Assignment:
Using the records below, output the stretch that opens with the line containing "MASTER INTERNAL LINK" and closes with the line containing "OLABORADORES!", exactly and including both lines, with nothing more.
+===+
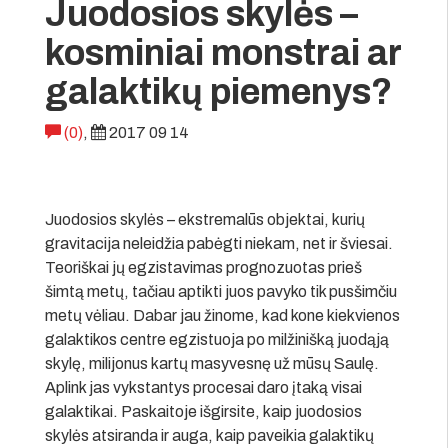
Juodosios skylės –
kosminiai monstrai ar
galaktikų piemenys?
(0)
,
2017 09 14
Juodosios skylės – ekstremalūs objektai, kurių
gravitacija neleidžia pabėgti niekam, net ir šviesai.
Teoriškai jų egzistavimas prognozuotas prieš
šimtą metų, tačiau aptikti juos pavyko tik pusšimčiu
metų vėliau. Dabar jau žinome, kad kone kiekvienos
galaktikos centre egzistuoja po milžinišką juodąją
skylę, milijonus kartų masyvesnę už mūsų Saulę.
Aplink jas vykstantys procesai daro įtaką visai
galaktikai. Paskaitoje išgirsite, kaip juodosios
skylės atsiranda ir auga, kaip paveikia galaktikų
+===+
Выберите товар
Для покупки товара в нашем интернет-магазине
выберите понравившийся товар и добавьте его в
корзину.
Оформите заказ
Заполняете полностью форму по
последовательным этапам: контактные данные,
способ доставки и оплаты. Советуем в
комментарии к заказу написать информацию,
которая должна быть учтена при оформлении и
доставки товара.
+===+
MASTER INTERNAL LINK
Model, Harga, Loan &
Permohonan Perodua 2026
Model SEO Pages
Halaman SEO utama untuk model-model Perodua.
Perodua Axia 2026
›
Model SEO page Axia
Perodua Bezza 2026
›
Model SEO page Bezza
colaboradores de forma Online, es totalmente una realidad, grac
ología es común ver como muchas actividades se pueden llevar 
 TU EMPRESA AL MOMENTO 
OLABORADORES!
+===+
Solution to this task:
MASTER INTERNAL LINK
Model, Harga, Loan &
Permohonan Perodua 2026
Model SEO Pages
Halaman SEO utama untuk model-model Perodua.
Perodua Axia 2026
›
Model SEO page Axia
Perodua Bezza 2026
›
Model SEO page Bezza
colaboradores de forma Online, es totalmente una realidad, grac
ología es común ver como muchas actividades se pueden llevar 
 TU EMPRESA AL MOMENTO 
OLABORADORES!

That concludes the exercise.